Species of gastropod

Calliostoma coppingeri is a species of sea snail, a marine gastropod mollusk in the family Calliostomatidae.

==Description==
The height of the shell varies between 8 mm and 15 mm.
The thin shell thin has a short conical shape. It is rather shining, and somewhat iridescent, owing to the thinness of the calcareous layer above the pearl. It is very
pale olive on the body whorl, becoming darker on the upper volutions and reddish at the apex. It is ornamented with a series of minute red dots at the upper part of the whorls, just beneath the suture, and a second series on an angle at the middle of them, with a third series around the periphery of the last volution, and some rather larger spots around the umbilical region. There are seven whorls of which the first three or four are somewhat convex, with three coarse spiral lirae (fine linear elevations on the surface of the shell). The antepenultimate whorl is flat, sloping above, with an acute angle a little above the base, spirally lirated. The lirae are a little raised, with the exception of that at the angle and one immediately beneath the suture, which is very prettily beaded. The penultimate whorl is like the preceding, but with the sculpture less pronounced and the angle nearer the middle. The body whorl is still more feebly sculptured, the beading having become obsolete. It shows two angles at the middle, and the space between the two angles is flat, giving the shell a very angular aspect.

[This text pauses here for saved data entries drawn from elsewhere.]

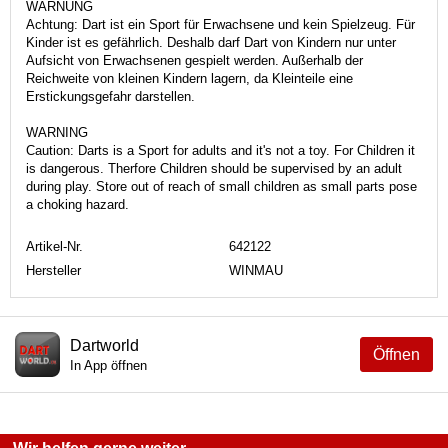
WARNUNG
Achtung: Dart ist ein Sport für Erwachsene und kein Spielzeug. Für
Kinder ist es gefährlich. Deshalb darf Dart von Kindern nur unter
Aufsicht von Erwachsenen gespielt werden. Außerhalb der
Reichweite von kleinen Kindern lagern, da Kleinteile eine
Erstickungsgefahr darstellen.
WARNING
Caution: Darts is a Sport for adults and it's not a toy. For Children it
is dangerous. Therfore Children should be supervised by an adult
during play. Store out of reach of small children as small parts pose
a choking hazard.
Artikel-Nr.
642122
Hersteller
WINMAU
Dartworld
Öffnen
In App öffnen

The base of the shell is a little convex, concentrically striated, white at the middle, with a conspicuous depression at the umbilical region, which is surrounded by three or four strong lirae. The growth lines are fine. The oblique aperture is irregularly pentagonal, smooth, and beautifully pearly. The columella is arcuate above, obliquely straightish inferiorly.

==Distribution==
This species occurs in the Atlantic Ocean from Southern Brazil to Argentina.